In class today, a professor showed this video. The speaker and her subject impacted me. How often do we view someone and only see part of their story? When in your life has someone done that to you?
Sadly, I must admit that I struggle with this at times. If we were to be honest, most people would confess to it as well. Seeing a person as black and white, good or bad, beautiful or ugly is so simple. However, it is very dangerous.
After being accosted in Oxford, one of my main struggles has been with homeless men. I cringe at the sight of them because I remember what one person did to me. By doing this, one story is replaying in my mind. That is how I would characterize all such people if I were not careful.
Being Catholic, Christian, a woman, home-schooled, white, mentally ill, anorexic, depressed, Aspergian, American, introverted – the list of how people have defined me with a single story could go on for many pages. Funnily enough, I am even more than all of those words added together. Who I am is more than what can be stereotyped or characterized about me.

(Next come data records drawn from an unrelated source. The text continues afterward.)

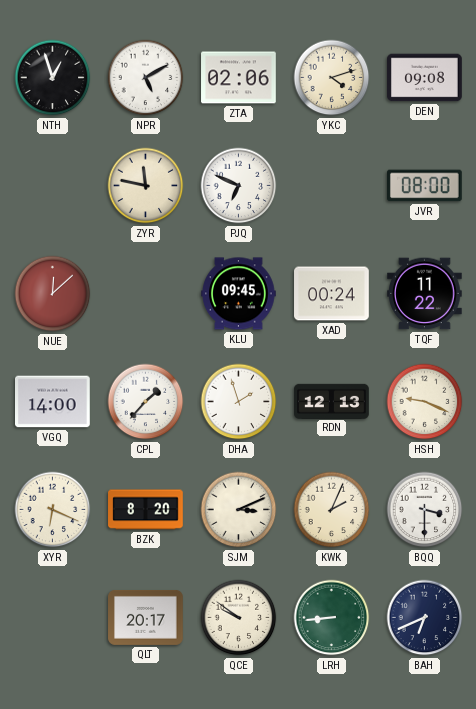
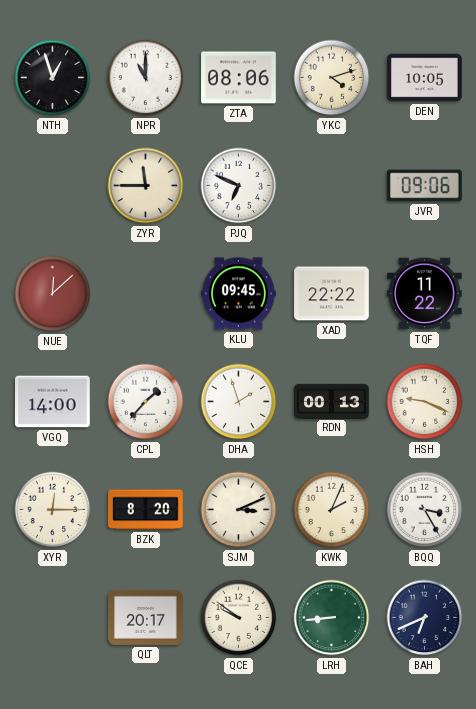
NPR: 5:10 -> 11:00
ZTA: 02:06 -> 08:06
DEN: 09:08 -> 10:05
ZYR: 11:47 -> 11:45
JVR: 08:00 -> 09:06
XAD: 00:24 -> 22:22
RDN: 12:13 -> 00:13
XYR: 6:19 -> 12:15
BQQ: 3:30 -> 3:25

We are all complex people with many stories. Yet, we are all similar people with diverse life paths. Those two statements might sound contrary, but they back each other up surprisingly well.
How many stories do you have? What about your cranky neighbor, troubled sister, bitter ex, or distracted bus driver? The exact number is probably easier to discover than how to use that information to care for and love others. Yet this is what we are most alive when we do.